- TASK OBJECTIVE -
The answer must consist of every line in the data below that holds the word "Pelaku".
=== STUDY MATERIAL ===
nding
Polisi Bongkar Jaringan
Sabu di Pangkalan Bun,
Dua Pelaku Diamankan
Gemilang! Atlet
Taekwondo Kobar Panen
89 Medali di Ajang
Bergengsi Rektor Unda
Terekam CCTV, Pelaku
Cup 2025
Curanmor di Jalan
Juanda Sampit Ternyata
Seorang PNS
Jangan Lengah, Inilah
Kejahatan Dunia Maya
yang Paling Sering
===
=== STUDY MATERIAL ===
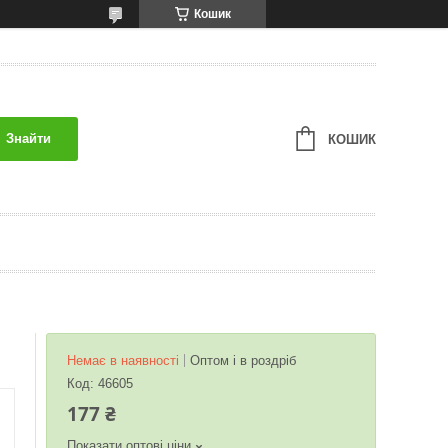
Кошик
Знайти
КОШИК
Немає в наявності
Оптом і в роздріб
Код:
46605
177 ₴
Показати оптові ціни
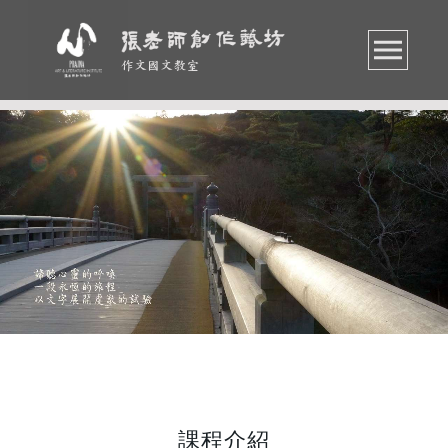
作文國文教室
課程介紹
===
- ANSWER BOX -
Dua Pelaku Diamankan
Terekam CCTV, Pelaku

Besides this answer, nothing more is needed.